People with disabilities have made important contributions to science. We have the example of Stephen Hawking. Annie Cannon was doubly disabled, being nearly deaf, and also (for that time) a woman. Her deafness is presumed to have been caused by her contracting scarlet fever. It wasn't until 1938, many years after the Draper Catalogue, that she was promoted from astronomical assistant to astronomer, at age 74.[2]

Aside from classifying stars, Cannon discovered 300 variable stars and five novas. Her system of stellar classification, with a few additional members (my R, N, and S stars) and other tweaks is still used by today's astronomers.

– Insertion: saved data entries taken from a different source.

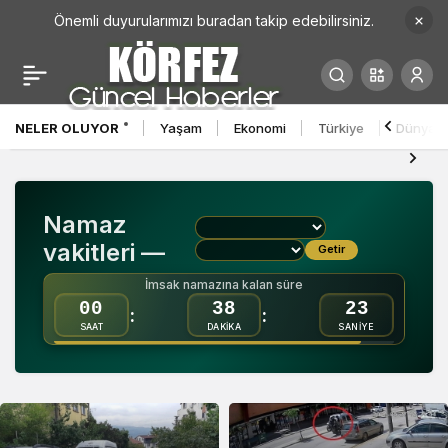
Önemli duyurularımızı buradan takip edebilirsiniz.
Körfez Haber Haberleri
NELER OLUYOR
Yaşam
Ekonomi
Türkiye
Dünya
Namaz
vakitleri —
Getir
İmsak namazına kalan süre
00
38
22
:
:
SAAT
DAKİKA
SANİYE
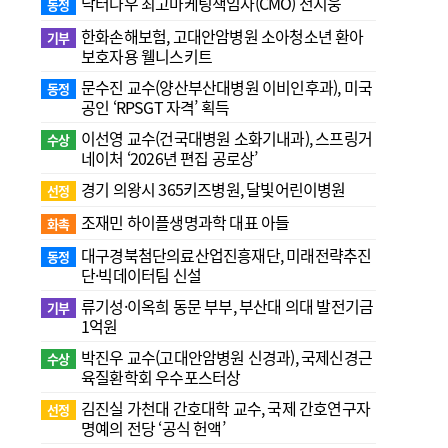
닥터나우 최고마케팅책임자(CMO) 전지웅
동정
한화손해보험, 고대안암병원 소아청소년 환아
기부
보호자용 웰니스키트
문수진 교수( 양산부산대병원 이비인후과), 미국
동정
공인 ‘RPSGT 자격’ 획득
이선영 교수(건국대병원 소화기내과), 스프링거
수상
네이처 ‘2026년 편집 공로상’
경기 의왕시 365키즈병원, 달빛어린이병원
선정
조재민 하이플생명과학 대표 아들
화촉
대구경북첨단의료산업진흥재단, 미래전략추진
동정
단·빅데이터팀 신설
류기성·이옥희 동문 부부, 부산대 의대 발전기금
기부
1억원
박진우 교수(고대안암병원 신경과), 국제신경근
수상
육질환학회 우수포스터상
김진실 가천대 간호대학 교수, 국제 간호연구자
선정
명예의 전당 ‘공식 헌액’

Canon was the first woman officer of the American Astronomical Society. The Annie Jump Cannon Award is given annually to a distinguished North American woman astronomer.

Lunar crater, Cannon

The 56 kilometer diameter Cannon Crater, named after Annie Jump Cannon, is located on the Moon at 19.9°N 81.4°E.

(A Lunar Orbiter 4 image, via Wikimedia Commons.)


References:

  1. Baby Names for the 2010 Decade, United States Social Security Administration Web Site.
  2. Dan Malerbo, "Let's talk about science: development of star classification," Pittsburgh Post-Gazette, May 19, 2016.
  3. Annie J. Cannon, "Sarah Frances Whiting," Science, vol. 66, no. 1714 (November 4, 1927), pp. 417-418, DOI: 10.1126/science.66.1714.417.